Security researchers have uncovered a knock-off cryptocurrency trading website designed to steal the funds of unwitting victims.
Cybercriminals have created a website that imitates the Cryptohopper cryptocurrency trading platform to distribute malware that could steal personal information, hijack your clipboard, and crypto-jack your system, Bleeping Computer reports. It appears to have helped hackers amass a trove of over $260,000 in various cryptocurrencies.
When users visit the imitation Cryptohopper website, their system will automatically download and execute a file simply called Setup.exe. While on the surface it might appear legitimate, it’s actually a Trojan.
On execution, the Trojan installs two further viruses: one acts as a cryptocurrency miner, and the other, as a clipboard hijacker. This kind of attack helps hackers earn digital coins from the mining, whilst also potentially stealing passwords, addresses, usernames, and other sensitive information that people might copy to their clipboard.
According to researchers, the malware attempts to steal browser cookies, payment information, login credentials, cryptocurrency wallets, auto fill data, and two-factor authentication data.
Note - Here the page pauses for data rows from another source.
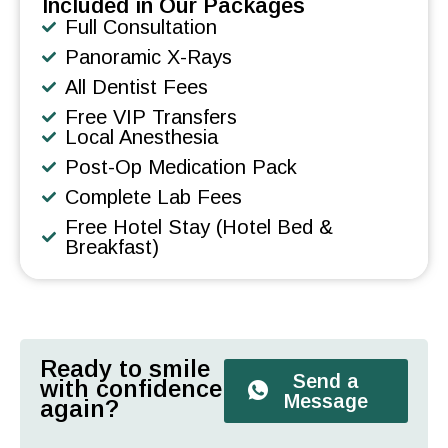
Included in Our Packages
Full Consultation
Panoramic X-Rays
All Dentist Fees
Free VIP Transfers
Local Anesthesia
Post-Op Medication Pack
Complete Lab Fees
Free Hotel Stay (Hotel Bed &
Breakfast)
Ready to smile
Send a
with confidence
Message
again?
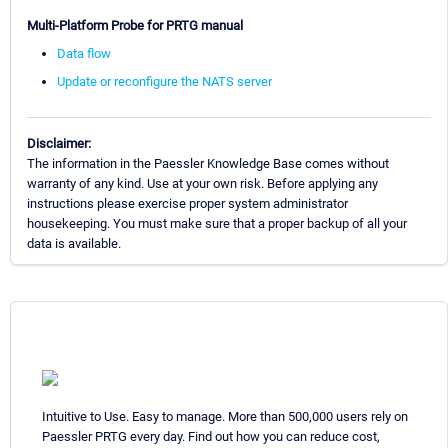
Multi-Platform Probe for PRTG manual
Data flow
Update or reconfigure the NATS server
Disclaimer:
The information in the Paessler Knowledge Base comes without
warranty of any kind. Use at your own risk. Before applying any
instructions please exercise proper system administrator
housekeeping. You must make sure that a proper backup of all your
data is available.
Intuitive to Use. Easy to manage. More than 500,000 users rely on
Paessler PRTG every day. Find out how you can reduce cost,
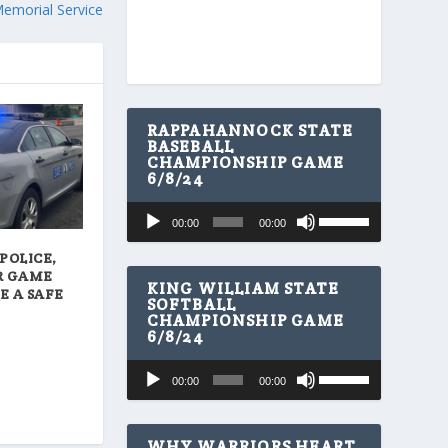
Memorial Service
RAPPAHANNOCK STATE
BASEBALL
CHAMPIONSHIP GAME
6/8/24
U
Audio
00:00
00:00
s
Player
e
POLICE,
U
R GAME
p
KING WILLIAM STATE
E A SAFE
/
SOFTBALL
CHAMPIONSHIP GAME
D
6/8/24
o
w
U
Audio
n
00:00
00:00
s
A
Player
e
r
U
r
p
WHY WARRIORS HEART
o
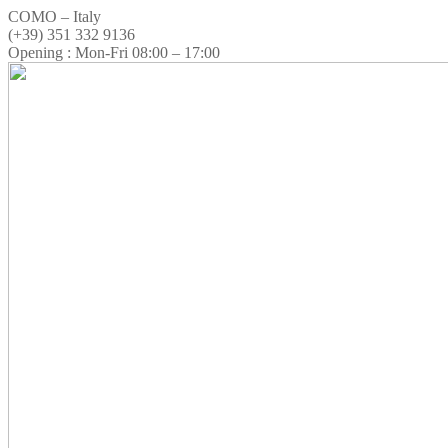
COMO – Italy
(+39) 351 332 9136
Opening : Mon-Fri 08:00 – 17:00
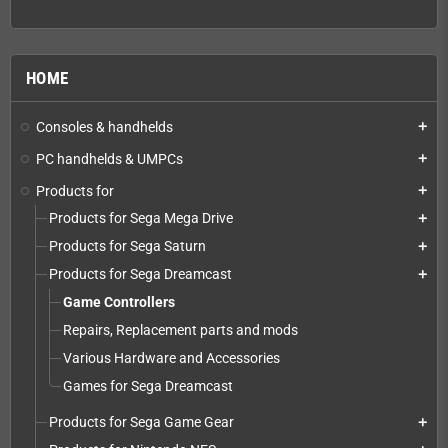
HOME
Consoles & handhelds
add
PC handhelds & UMPCs
add
Products for
add
Products for Sega Mega Drive
add
Products for Sega Saturn
add
Products for Sega Dreamcast
add
Game Controllers
Repairs, Replacement parts and mods
Various Hardware and Accessories
Games for Sega Dreamcast
Products for Sega Game Gear
add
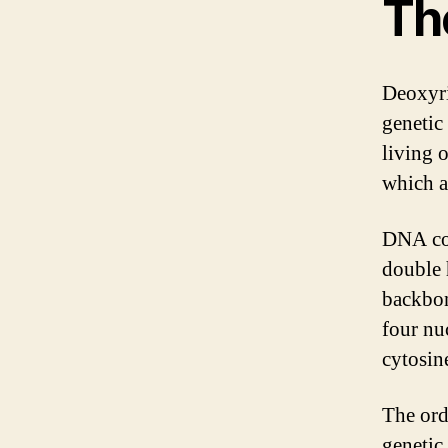
Th
Deoxyri
genetic
living 
which a
DNA con
double 
backbon
four nu
cytosin
The ord
genetic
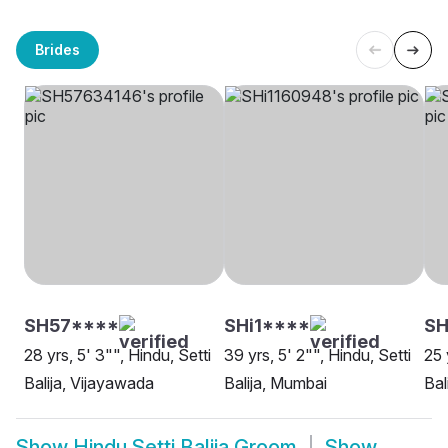
Brides
SH57****
SHi1****
SH
28 yrs, 5' 3"", Hindu, Setti
39 yrs, 5' 2"", Hindu, Setti
25 
Balija, Vijayawada
Balija, Mumbai
Bal
Show
Hindu Setti Balija Groom
Show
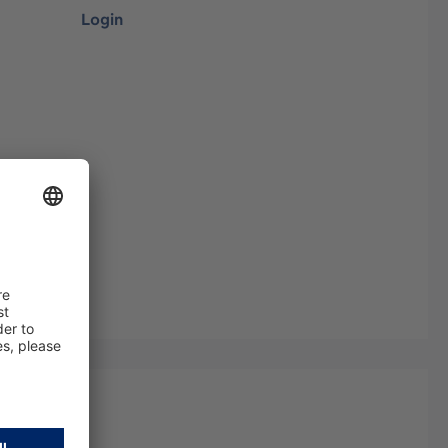
Login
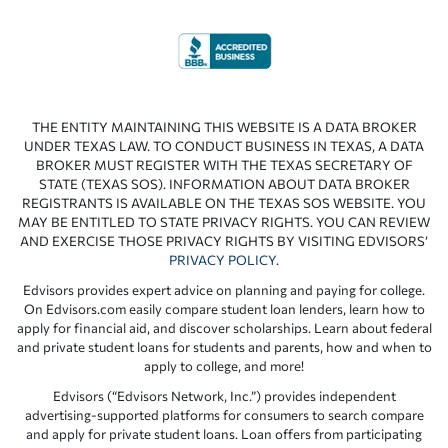
THE ENTITY MAINTAINING THIS WEBSITE IS A DATA BROKER
UNDER TEXAS LAW. TO CONDUCT BUSINESS IN TEXAS, A DATA
BROKER MUST REGISTER WITH THE TEXAS SECRETARY OF
STATE (TEXAS SOS). INFORMATION ABOUT DATA BROKER
REGISTRANTS IS AVAILABLE ON THE TEXAS SOS WEBSITE. YOU
MAY BE ENTITLED TO STATE PRIVACY RIGHTS. YOU CAN REVIEW
AND EXERCISE THOSE PRIVACY RIGHTS BY VISITING EDVISORS’
PRIVACY POLICY
.
Edvisors provides expert advice on planning and paying for college.
On Edvisors.com easily compare student loan lenders, learn how to
apply for financial aid, and discover scholarships. Learn about federal
and private student loans for students and parents, how and when to
apply to college, and more!
Edvisors (“Edvisors Network, Inc.”) provides independent
advertising-supported platforms for consumers to search compare
and apply for private student loans. Loan offers from participating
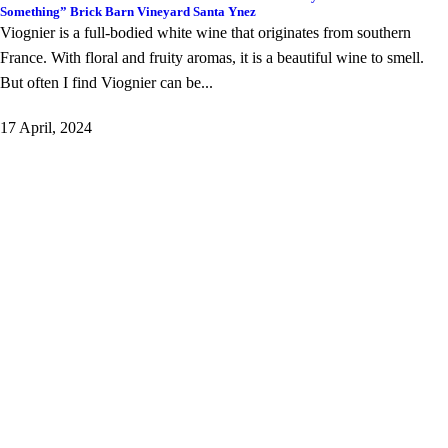
Something” Brick Barn Vineyard Santa Ynez
Viognier is a full-bodied white wine that originates from southern
France. With floral and fruity aromas, it is a beautiful wine to smell.
But often I find Viognier can be...
17 April, 2024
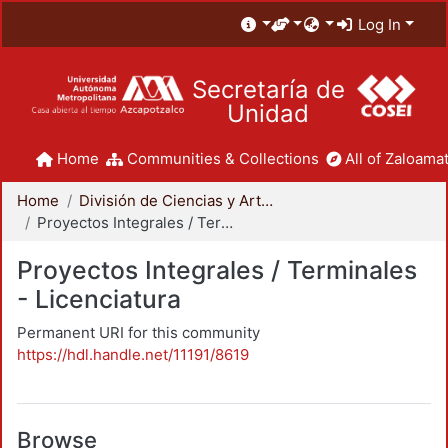
Log In
Secretaría de
Unidad
Home
Communities & Collections
All of Zaloamat
Home
División de Ciencias y Artes para el Diseño
Proyectos Integrales / Terminales - Licenciatura
Proyectos Integrales / Terminales
- Licenciatura
Permanent URI for this community
https://hdl.handle.net/11191/8619
Browse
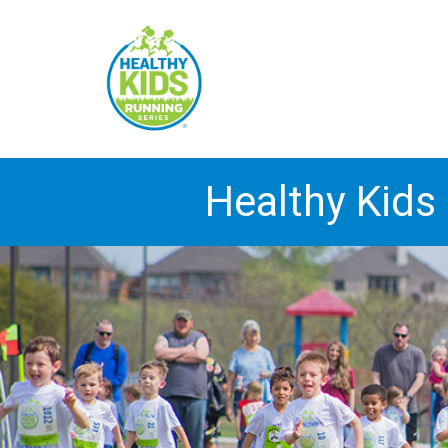
Healthy Kids 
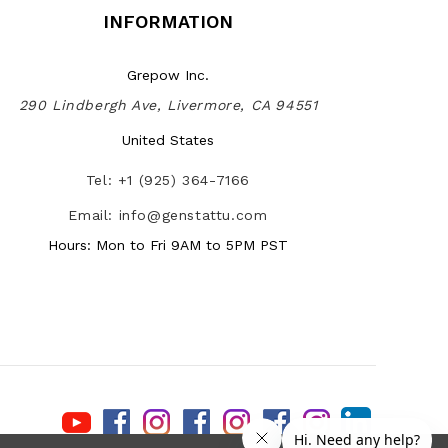
INFORMATION
Grepow Inc.
290 Lindbergh Ave, Livermore, CA 94551
United States
Tel: +1 (925) 364-7166
Email: info@genstattu.com
Hours: Mon to Fri 9AM to 5PM PST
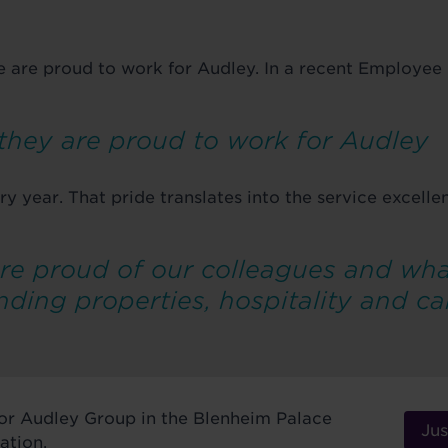
e are proud to work for Audley. In a recent Employe
 they are proud to work for Audley
ry year. That pride translates into the service excell
re proud of our colleagues and wha
nding properties, hospitality and ca
nsor Audley Group in the Blenheim Palace
Jus
ation.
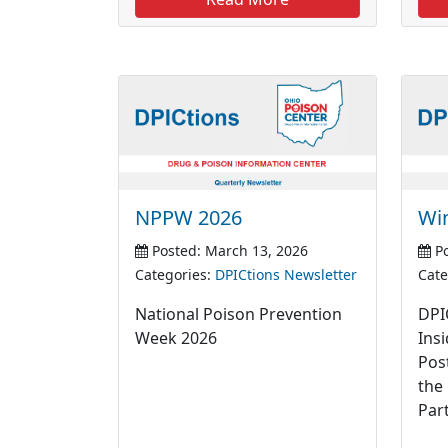
NPPW 2026
Wi
Posted: March 13, 2026
Po
Categories:
DPICtions Newsletter
Cate
National Poison Prevention
DPI
Week 2026
Ins
Pos
the
Par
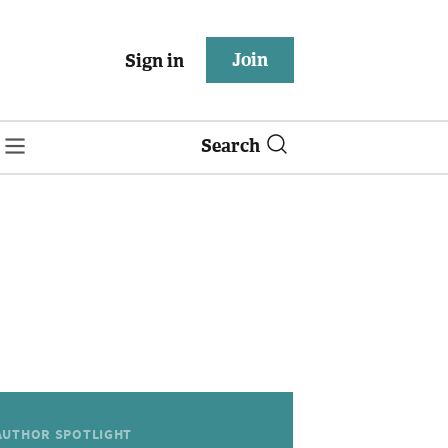
Join
Sign in
Search
AUTHOR SPOTLIGHT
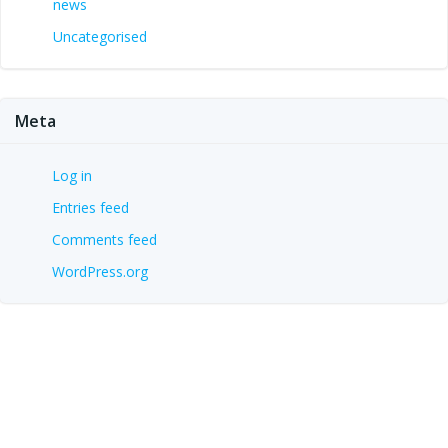
news
Uncategorised
Meta
Log in
Entries feed
Comments feed
WordPress.org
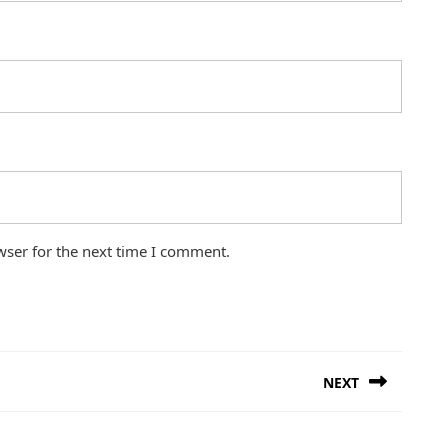
wser for the next time I comment.
NEXT
Next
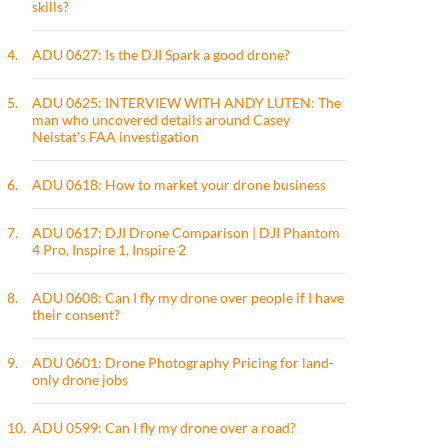
skills?
4.
ADU 0627: Is the DJI Spark a good drone?
5.
ADU 0625: INTERVIEW WITH ANDY LUTEN: The
man who uncovered details around Casey
Neistat's FAA investigation
6.
ADU 0618: How to market your drone business
7.
ADU 0617: DJI Drone Comparison | DJI Phantom
4 Pro, Inspire 1, Inspire 2
8.
ADU 0608: Can I fly my drone over people if I have
their consent?
9.
ADU 0601: Drone Photography Pricing for land-
only drone jobs
10.
ADU 0599: Can I fly my drone over a road?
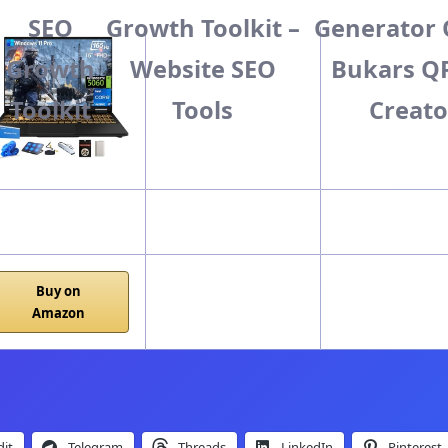
SEO
Growth Toolkit –
Generator 
Growth
Website SEO
Bukars Q
Easy
Medium
Hard
Toolkit
Tools
Creato
Buy on
Amazon
it
Telegram
Threads
LinkedIn
Pinterest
The clipboard hijacker component appears to have given the attackers some success already, though.
When a user copies a cryptocurrency wallet address to their clipboard, the hijacker will replace the address with one belonging to a wallet in their control. As such, any funds are directed to the attackers and not to the intended recipient.
That said, researchers are unable to say exactly how much has been earned from this particular campaign on its own, but have identified wallets associated with the attackers which hold a sizable amount of cryptocurrencies.
By the looks of things, the attackers have purloined over $260,000 in assorted cryptocurrencies from their exploits. The majority of which has been obtained through redirected Bitcoin payments, earning them over $257,000. How much of this has been earned through hijacking clipboards, is difficult to say.
Hiding cryptocurrency stealing viruses inside seemingly legitimate sources is nothing new sadly.
Last year, malware distributors hid cryptocurrency mining malware in Adobe Flash updates to hide malicious files. Hackers employed a similar tactic where they hid malware in legitimate Windows installation files.
Always be sure you’re updating your system with files from legitimate sources. And in this case, it can’t hurt to double-check cryptocurrency wallet addresses after you paste them from your clipboard.